His physical at the Ravens' training complex could not be completed because the surgeon who performed minor work on a toe on Sanders' left foot this offseason is not in the area. The results of Sanders' magnetic resonance imaging test were sent overnight to his doctor, who will discuss them this morning with Leigh Ann Curl, the team's chief orthopedic surgeon.
The Ravens are likely taking a cautious approach with the 37-year-old cornerback, and a team official said this snag is not any cause for concern.
Once the Ravens have medically cleared Sanders, the seven-time Pro Bowl defender will sign a one-year, $1.5 million contract that could balloon to $4 million with playing-time incentives.
Sanders left the Ravens' complex yesterday without comment.
Toe and hamstring injuries limited Sanders to nine games last year, his first season since retiring in 2001. Still, he was only one of three NFL players to intercept three passes despite playing less than 10 games.
Sanders' appearance coincided with the return of two Pro Bowl defenders.
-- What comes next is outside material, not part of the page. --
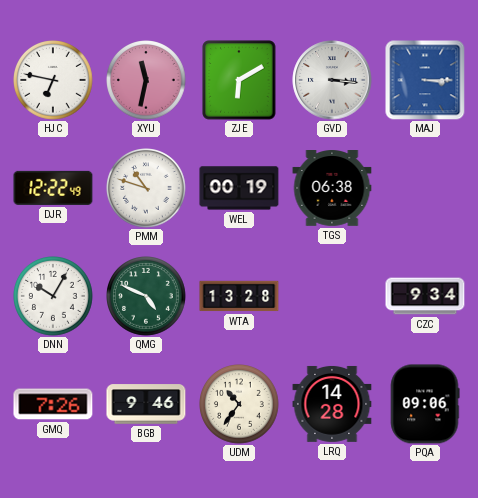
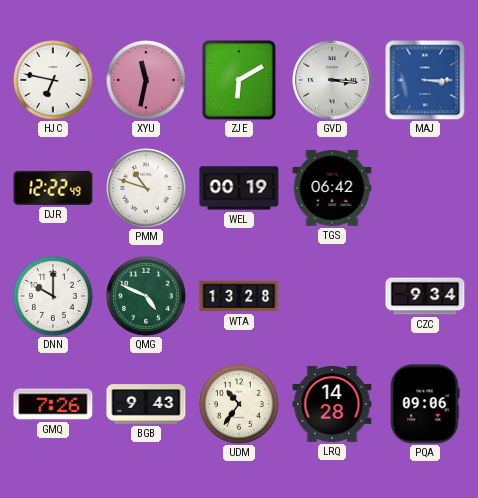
TGS: 06:38 -> 06:42
DNN: 10:05 -> 10:00
BGB: 9:46 -> 9:43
Middle linebacker Ray Lewis and safety Ed Reed, both of whom had skipped the previous two voluntary passing camps, practiced with the team yesterday. The workout was closed to the media, and players were not made available.
Besides Jamal Lewis, the only player not expected to attend is Terrell Suggs. The linebacker is scheduled to stand trial June 13 on two counts of aggravated assault.
NOTE: The Miami Dolphins hired Randy Mueller as their general manager, ending speculation that Ravens director of pro personnel George Kokinis might leave. Kokinis was reportedly a top candidate for the job.